Count each line below that has "Official" anywhere in it. Answer with the total alone.

(Records from a data collection)
▬▬▬▬▬▬▬▬▬▬

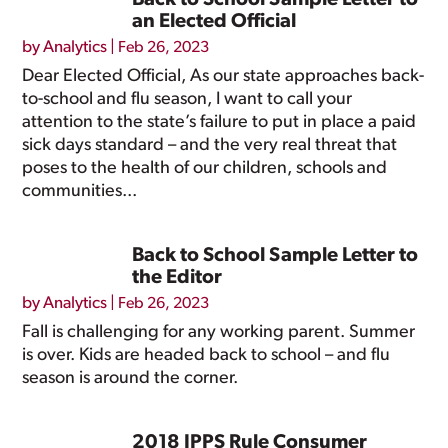
Back to School Sample Letter to
an Elected Official
by
Analytics
|
Feb 26, 2023
Dear Elected Official, As our state approaches back-
to-school and flu season, I want to call your
attention to the state’s failure to put in place a paid
sick days standard – and the very real threat that
poses to the health of our children, schools and
communities...
Back to School Sample Letter to
the Editor
by
Analytics
|
Feb 26, 2023
Fall is challenging for any working parent. Summer
is over. Kids are headed back to school – and flu
season is around the corner.
2018 IPPS Rule Consumer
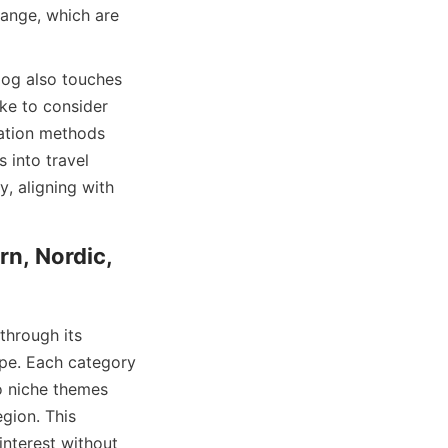
ange, which are 
log also touches 
ke to consider 
ation methods 
 into travel 
, aligning with 
n, Nordic, 
through its 
pe. Each category 
o niche themes 
gion. This 
nterest without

▬▬▬▬▬▬▬▬▬▬

Solved problem
2